Pimentel knows that the revival of the death penalty is a violation of our country’s legal commitments to existing international treaties to which the Philippines, as a sovereign state, is a formal signatory, more particularly the Second Optional Protocol to the International Covenant on Civil and Political Rights (ICCPR).
Pimentel rationalizes Duterte's desire to railroad the revival of the death penalty by the erroneous theory that our country must not and cannot surrender our sovereignty to the jurisdiction of international treaties and conventions when the same would impede our fight against crime.
A bar topnotcher, Pimentel misleads the Filipino people.
He fails to state that our country has the legal and moral obligation to comply with and perform all our legal obligations under the treaties and conventions that we, as a sovereign state, have voluntarily and intelligently adhered to in the past.
This act of good faith in the performance of a legal duty or obligation on the part of a sovereign state in its international relations is covered and commanded by the sacred principles of "pacta sunt servanda", "jus cogens", and "opinio juris".

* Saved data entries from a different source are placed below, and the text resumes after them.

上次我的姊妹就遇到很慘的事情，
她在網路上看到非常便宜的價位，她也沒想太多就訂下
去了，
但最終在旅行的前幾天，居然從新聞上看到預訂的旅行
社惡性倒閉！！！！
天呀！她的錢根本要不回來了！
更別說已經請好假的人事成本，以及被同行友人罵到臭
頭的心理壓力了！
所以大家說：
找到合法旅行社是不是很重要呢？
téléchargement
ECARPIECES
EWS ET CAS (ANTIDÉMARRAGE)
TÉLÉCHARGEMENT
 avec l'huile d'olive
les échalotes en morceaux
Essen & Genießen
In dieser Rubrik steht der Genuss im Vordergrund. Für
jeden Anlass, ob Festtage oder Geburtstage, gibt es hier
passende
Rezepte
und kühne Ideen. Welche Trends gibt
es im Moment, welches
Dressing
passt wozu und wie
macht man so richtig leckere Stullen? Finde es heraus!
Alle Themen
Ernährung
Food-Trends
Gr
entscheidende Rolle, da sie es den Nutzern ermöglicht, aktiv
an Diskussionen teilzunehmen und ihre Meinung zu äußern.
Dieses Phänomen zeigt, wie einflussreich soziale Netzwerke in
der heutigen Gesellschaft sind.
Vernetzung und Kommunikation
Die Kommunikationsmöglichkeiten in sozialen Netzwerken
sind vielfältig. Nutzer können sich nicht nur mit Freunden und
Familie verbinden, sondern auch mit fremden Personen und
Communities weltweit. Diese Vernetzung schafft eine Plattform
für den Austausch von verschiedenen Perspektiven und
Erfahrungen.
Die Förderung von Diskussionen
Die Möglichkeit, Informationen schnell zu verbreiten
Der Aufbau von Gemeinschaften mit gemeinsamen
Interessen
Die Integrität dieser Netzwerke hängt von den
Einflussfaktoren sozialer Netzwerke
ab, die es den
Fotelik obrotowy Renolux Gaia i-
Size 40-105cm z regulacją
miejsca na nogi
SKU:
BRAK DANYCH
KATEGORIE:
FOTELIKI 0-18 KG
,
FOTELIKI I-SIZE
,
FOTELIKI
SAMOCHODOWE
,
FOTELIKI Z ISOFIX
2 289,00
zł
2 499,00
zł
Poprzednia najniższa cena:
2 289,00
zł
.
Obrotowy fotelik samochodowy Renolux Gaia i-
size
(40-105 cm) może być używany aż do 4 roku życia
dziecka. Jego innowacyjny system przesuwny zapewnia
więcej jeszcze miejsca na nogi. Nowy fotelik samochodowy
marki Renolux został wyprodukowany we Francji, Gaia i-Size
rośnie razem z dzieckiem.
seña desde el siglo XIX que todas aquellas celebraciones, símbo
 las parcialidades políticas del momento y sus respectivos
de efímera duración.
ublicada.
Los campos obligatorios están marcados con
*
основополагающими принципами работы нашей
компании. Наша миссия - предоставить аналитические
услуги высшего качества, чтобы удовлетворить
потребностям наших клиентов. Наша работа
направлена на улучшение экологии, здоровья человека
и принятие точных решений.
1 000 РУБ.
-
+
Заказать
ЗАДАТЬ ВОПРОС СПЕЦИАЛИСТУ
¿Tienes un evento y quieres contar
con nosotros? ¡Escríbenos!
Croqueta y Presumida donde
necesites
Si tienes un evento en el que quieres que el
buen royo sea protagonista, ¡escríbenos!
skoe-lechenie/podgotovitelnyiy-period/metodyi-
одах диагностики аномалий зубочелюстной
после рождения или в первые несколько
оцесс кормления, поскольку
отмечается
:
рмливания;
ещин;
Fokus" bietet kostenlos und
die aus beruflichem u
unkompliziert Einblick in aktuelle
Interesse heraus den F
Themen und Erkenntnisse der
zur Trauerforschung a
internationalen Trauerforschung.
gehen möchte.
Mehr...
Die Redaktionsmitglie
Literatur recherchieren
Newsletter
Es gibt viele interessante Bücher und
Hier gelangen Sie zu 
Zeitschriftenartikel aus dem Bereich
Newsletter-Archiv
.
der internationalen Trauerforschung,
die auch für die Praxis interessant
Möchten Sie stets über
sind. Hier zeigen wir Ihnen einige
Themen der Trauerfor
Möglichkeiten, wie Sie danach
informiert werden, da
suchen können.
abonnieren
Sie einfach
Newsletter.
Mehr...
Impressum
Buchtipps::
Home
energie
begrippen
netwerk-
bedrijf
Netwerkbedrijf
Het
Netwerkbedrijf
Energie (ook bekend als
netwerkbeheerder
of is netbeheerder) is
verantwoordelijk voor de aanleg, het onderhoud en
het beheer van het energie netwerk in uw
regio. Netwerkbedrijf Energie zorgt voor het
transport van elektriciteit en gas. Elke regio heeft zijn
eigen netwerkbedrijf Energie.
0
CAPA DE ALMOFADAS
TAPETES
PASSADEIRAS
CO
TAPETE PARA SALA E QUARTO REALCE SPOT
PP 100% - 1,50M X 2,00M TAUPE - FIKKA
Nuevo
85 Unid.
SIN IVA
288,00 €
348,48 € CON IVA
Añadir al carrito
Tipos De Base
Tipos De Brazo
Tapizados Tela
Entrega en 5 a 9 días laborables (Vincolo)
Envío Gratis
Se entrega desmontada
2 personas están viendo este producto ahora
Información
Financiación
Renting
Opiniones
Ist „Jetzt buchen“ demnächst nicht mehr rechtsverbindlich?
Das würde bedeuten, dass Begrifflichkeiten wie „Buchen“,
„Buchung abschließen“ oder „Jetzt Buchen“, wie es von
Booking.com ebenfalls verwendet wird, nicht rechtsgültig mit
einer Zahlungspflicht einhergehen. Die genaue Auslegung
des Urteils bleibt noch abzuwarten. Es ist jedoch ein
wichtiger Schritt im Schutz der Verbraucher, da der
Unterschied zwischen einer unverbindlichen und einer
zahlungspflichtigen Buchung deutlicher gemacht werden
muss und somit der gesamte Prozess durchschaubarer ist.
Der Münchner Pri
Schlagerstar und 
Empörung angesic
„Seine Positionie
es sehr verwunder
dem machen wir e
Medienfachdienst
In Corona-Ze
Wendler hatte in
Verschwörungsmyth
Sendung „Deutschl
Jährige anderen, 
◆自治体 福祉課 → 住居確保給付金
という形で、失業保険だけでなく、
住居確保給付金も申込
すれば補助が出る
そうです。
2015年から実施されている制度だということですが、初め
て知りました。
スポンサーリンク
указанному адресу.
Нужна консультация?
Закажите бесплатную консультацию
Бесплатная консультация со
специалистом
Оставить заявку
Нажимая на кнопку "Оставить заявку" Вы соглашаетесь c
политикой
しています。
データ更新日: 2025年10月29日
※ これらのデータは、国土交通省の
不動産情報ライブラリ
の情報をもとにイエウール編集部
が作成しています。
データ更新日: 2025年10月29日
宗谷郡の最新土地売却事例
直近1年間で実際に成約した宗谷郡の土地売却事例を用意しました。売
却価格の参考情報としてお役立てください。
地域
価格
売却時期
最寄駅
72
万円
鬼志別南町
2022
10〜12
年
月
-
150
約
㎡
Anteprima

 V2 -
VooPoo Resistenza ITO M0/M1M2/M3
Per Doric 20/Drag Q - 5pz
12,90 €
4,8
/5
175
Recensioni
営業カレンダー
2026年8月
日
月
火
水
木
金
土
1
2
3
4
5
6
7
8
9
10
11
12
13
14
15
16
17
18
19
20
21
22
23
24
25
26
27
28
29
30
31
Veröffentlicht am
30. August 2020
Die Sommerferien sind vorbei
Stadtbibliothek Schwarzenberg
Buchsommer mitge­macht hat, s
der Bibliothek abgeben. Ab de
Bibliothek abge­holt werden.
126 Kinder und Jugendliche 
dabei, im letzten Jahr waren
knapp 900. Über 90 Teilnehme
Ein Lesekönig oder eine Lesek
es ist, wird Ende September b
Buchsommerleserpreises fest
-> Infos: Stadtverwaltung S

Pimentel fails to state that under the "incorporation clause" of the 1987 Constitution, our country recognizes the constitutional doctrine that the generally accepted international principles and norms form part of the law of the land, more so when the same have been freely accepted and recognized by our country as a national policy or by practice or when the same have been formally entered into and ratified by our country in the exercise of its free will as a sovereign state.